Baca juga: Arab Saudi dan Beberapa Negara Menyesal Upaya Palestina Jadi Anggota PBB Gagal
Kelompok Asia, yang termasuk di dalamnya Arab Saudi, dengan suara penuh memilih pengajuan negara dengan Ibu Kota Riyadh ini.
Pilihan ini akibatnya memicu reaksi keras dari kelompok pegiat hak asasi manusia (HAM), yang telah mencatat rekam jejak negara tersebut terkait hak-hak perempuan. Arab Saudi berada di peringkat 131 dari 146 negara dalam hal kesetaraan gender, hal ini berdasarkan laporan World Economic Forum (WEF).
"Terpilihnya Arab Saudi sebagai Ketua CSW PBB menunjukkan pengabaian yang luar biasa atas hak-hak perempuan di mana-mana," kata Direktur Human Rights Watch (HRW) Louis Charbonneau di PBB.
"Sebuah negara yang memenjarakan perempuan hanya karena mereka mengadvokasi hak-hak mereka, tidak pantas menjadi wajah dari forum tertinggi PBB untuk hak perempuan dan kesetaraan gender," tegasnya.
"Pihak berwenang Saudi harus menunjukkan bahwa kehormatan ini tidak sepenuhnya tidak layak dan segera membebaskan semua pembela hak perempuan yang ditahan, mengakhiri perwalian laki-laki dan memastikan hak penuh perempuan atas kesetaraan dengan para laki-laki."
Menjelang pengangkatan tersebut, Amnesty Internasional telah mengeluarkan sebuah pernyataan yang mengutuk langkah tersebut.

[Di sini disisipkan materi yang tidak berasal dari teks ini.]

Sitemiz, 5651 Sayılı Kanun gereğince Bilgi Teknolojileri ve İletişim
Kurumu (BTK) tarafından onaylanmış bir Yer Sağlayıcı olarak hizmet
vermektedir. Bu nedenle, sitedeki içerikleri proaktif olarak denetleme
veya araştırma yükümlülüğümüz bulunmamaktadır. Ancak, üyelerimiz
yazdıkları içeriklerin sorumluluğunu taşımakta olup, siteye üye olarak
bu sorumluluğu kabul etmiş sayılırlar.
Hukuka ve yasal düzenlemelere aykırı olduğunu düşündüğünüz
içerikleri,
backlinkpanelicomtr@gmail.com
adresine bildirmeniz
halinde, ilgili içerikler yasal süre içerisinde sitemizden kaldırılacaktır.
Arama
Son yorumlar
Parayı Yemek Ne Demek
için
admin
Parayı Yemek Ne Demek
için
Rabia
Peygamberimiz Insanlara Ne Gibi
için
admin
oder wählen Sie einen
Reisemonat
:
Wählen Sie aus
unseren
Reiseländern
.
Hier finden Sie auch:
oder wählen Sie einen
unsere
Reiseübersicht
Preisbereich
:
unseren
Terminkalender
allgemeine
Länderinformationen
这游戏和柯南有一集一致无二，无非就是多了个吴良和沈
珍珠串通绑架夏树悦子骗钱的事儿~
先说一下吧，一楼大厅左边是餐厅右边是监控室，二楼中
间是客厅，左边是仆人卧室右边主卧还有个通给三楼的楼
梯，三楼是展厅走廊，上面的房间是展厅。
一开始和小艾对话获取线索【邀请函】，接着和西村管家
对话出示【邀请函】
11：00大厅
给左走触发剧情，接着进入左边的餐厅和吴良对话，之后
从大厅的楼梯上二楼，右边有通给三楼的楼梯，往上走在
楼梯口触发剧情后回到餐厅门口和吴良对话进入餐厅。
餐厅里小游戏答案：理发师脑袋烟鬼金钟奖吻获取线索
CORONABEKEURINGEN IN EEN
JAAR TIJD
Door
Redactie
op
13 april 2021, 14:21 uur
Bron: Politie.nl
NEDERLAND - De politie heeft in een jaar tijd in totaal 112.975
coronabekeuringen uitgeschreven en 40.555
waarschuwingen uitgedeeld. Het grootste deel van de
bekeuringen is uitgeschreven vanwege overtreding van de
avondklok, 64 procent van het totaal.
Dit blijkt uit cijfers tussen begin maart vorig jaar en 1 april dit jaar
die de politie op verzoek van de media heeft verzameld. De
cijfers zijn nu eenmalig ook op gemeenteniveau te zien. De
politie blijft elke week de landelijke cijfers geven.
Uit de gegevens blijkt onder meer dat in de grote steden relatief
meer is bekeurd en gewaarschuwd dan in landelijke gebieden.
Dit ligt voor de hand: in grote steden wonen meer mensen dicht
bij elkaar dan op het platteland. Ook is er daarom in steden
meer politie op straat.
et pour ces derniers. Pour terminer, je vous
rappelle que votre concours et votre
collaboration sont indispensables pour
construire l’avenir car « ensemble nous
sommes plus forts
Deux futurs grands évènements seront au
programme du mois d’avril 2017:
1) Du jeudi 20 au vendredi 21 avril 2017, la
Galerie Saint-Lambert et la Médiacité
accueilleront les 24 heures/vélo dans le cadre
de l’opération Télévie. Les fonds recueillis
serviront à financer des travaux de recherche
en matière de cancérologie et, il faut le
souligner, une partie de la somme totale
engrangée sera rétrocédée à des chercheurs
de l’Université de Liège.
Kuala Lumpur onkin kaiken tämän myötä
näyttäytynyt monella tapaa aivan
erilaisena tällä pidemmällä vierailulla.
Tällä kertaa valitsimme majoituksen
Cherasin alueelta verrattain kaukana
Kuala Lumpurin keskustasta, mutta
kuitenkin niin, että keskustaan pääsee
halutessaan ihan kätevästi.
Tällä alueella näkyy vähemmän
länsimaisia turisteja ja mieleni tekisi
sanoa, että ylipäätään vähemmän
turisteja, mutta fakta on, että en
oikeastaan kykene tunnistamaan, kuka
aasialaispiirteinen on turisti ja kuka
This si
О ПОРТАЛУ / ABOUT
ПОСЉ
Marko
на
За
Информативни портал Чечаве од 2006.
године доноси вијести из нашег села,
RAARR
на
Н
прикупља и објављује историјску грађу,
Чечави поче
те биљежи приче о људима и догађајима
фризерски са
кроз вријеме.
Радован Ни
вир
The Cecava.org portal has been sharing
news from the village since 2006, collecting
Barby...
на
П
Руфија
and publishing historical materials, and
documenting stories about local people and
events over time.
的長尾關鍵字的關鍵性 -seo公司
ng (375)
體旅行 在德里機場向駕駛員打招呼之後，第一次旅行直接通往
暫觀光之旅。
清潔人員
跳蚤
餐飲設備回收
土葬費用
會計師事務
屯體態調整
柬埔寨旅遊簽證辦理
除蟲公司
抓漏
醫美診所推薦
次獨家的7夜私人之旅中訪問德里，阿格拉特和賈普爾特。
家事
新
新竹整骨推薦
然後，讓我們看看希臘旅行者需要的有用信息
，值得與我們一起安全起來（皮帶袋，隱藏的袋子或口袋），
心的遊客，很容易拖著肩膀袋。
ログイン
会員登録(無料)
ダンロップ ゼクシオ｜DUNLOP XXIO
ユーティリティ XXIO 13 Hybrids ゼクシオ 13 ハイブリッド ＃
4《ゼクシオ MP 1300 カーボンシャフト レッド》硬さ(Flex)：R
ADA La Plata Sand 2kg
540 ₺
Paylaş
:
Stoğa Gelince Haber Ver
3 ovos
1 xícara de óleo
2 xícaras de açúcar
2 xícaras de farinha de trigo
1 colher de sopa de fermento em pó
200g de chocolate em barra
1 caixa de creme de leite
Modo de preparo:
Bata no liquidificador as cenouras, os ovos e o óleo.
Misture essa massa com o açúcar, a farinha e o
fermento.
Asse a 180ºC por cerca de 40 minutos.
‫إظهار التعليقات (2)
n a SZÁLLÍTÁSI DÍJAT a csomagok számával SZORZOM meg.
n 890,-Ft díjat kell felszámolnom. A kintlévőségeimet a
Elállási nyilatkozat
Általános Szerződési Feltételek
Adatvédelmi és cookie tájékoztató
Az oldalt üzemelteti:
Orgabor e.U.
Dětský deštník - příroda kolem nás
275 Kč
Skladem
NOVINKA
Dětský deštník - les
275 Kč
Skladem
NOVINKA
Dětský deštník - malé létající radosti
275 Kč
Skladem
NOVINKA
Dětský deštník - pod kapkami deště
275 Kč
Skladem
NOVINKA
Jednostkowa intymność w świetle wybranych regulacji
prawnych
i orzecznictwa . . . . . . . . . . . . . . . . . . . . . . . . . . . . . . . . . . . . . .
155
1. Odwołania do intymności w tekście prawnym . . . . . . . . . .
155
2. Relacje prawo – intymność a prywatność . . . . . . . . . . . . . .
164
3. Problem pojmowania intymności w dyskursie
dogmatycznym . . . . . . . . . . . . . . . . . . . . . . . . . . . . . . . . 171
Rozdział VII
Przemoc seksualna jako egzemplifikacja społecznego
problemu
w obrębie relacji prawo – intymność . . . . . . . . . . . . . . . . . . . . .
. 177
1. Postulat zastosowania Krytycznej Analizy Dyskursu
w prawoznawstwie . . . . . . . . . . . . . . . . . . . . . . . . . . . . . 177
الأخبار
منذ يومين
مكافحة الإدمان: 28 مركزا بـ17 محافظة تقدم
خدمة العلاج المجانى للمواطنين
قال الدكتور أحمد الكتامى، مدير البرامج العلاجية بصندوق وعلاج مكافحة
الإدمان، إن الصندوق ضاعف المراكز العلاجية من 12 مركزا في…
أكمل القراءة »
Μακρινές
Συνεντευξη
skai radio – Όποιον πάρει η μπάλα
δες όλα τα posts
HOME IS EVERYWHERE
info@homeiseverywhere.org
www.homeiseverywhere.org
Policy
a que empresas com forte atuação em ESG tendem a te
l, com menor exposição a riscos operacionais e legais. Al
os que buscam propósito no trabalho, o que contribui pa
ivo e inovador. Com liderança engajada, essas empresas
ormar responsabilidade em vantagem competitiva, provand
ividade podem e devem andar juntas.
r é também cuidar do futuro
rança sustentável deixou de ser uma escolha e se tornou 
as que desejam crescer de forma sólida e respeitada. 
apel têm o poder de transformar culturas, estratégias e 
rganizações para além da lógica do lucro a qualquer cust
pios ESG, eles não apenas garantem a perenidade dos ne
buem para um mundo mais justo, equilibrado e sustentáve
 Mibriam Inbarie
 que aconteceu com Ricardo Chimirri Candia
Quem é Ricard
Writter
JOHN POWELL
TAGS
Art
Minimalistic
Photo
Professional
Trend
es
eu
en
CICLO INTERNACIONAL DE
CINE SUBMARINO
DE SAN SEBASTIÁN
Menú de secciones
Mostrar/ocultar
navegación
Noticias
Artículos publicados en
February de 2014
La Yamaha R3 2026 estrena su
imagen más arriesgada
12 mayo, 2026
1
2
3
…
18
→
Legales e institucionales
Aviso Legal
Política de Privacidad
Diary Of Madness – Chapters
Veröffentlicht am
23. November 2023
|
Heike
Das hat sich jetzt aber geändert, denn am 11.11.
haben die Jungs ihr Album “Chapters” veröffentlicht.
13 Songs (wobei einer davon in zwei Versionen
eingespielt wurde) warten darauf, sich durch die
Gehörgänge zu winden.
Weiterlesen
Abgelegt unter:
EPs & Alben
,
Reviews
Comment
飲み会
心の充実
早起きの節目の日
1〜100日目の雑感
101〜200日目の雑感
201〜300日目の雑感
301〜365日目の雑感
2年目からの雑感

"CSW memiliki mandat yang cukup jelas untuk mempromosikan hak perempuan dan kesetaraan gender, dan penegakannya merupakan hal penting bagi ketua komisi," kata Direktur Advokasi Amnesty Internasional Sherine Tadros.
"Catatan buruk Arab Saudi dari segi perlindungan dan promosi hak perempuan jadi sorotan jurang pemisah antara kenyataan kehidupan perempuan dan anak perempuan di Saudi dengan aspirasi komisi," tambahnya.
Selain itu, Tadros juga mengkritik Undang-Undang Status Pribadi tahun 2022 di Riyadh, yang berusaha diklaim oleh pihak berwenang sebagai langkah menuju kesetaraan.
Undang-Undang tersebut, kata Tadros, "pada kenyataannya mengukuhkan diskriminasi berbasis gender terhadap setiap aspek kehidupan keluarga, mulai dari pernikahan, perceraian, hak asuh anak dan warisan, dan gagal melindungi perempuan dari kekerasan berbasis gender."
Baca juga: Arab Saudi Keluarkan Kebijakan Baru soal Pekerja Rumah Tangga
Penguasa sah Arab Saudi, Putra Mahkota Mohammed bin Salman, sejatinya telah menjanjikan soal reformasi.